News on the InterContinental Hotel/ 888 Howard from the San Francisco Business Times
New financing unlocks plan for S.F. hotel
The developers behind a long-delayed $195 million Intercontinental Hotel adjacent to the Convention Center in San Francisco said they have finally landed the financing to proceed with the project.
Leonard E. Blakesley Jr., executive vice president of Continental Development Corp. of El Segundo, declined to identify his financial backers until all documentation on the deal is final. He said the cost of the four-star property will surpass the original $175 million estimate by about $20 million and that he plans a room rate "substantially in excess" of $225 per night.
Continental launched the project nearly seven years ago as a bid to turn a surface parking lot at Fifth and Howard streets into a 550-room, four-star hotel. With partner Hampshire Properties Inc. of Mill Valley, which co-developed the San Francisco W Hotel, the firm won approval from the Board of Supervisors in November 2003.
Despite those hard-won entitlements, the firm had not secured funding for the project, a tough nut when room rates at the time had fallen to $144 from $146 in 2002 and $170 in 2000, according to PKF Consulting.

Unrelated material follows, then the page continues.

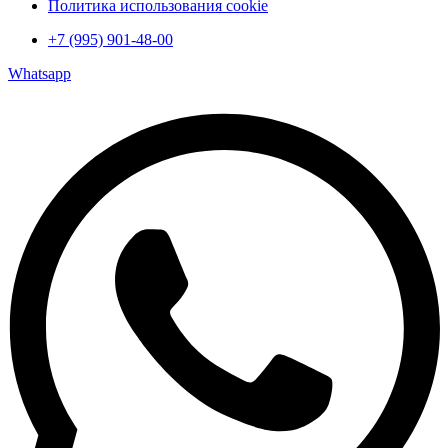
Политика использования cookie
+7 (995) 901-48-00
Whatsapp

Those rates edged up last year, as did occupancy. All told, the revenue per available room rose $9 per night throughout the city in 2004.
Much of the strength in the market has come from convention business, which in 2003 and 2004 produced room night bookings on par with the dot-com era. And that business, in turn, has been goosed by brisk business at Moscone West, a 300,000-square foot convention center addition that can hold smaller events on shorter notice.
The Intercontinental Hotel is slated to go in adjacent to Moscone West, positioning Blakesley said is essential to the property's success.
"Things are doing much better, otherwise we wouldn't be going forward there," Blakesley said. "That whole convention area is where the real life of San Francisco is now."
Blakesley said about one third of his guests should be conventioneers, another one third people in town on business and another third tourists. The biotech development at Mission Bay should help draw the business crowd, while tourists will like the proximity of a smattering of museums, including the Jewish, Mexican and African Diaspora museums, and the Bloomingdale's development two blocks up on Market Street.
Down the street at Mission and Steuart, Joie de Vivre Hospitality is aiming for an initial room rate of $225 to $250 per night for its four-star Hotel Vitale on the waterfront. But the Intercontinental won't open until summer 2007, Blakesley said, a year later than originally planned. By then, prices will likely have changed, and the Vitale's rate may be closer to $275 per night, the long term goal for the property.
Blakesley said he was not worried about competition from the luxury St. Regis Hotel, a 260-room property expected to open this summer on Mission Street. That five-star property is going after a different set of guests, Blakesley said.
Ryan Tate covers hospitality for the San Francisco Business Times.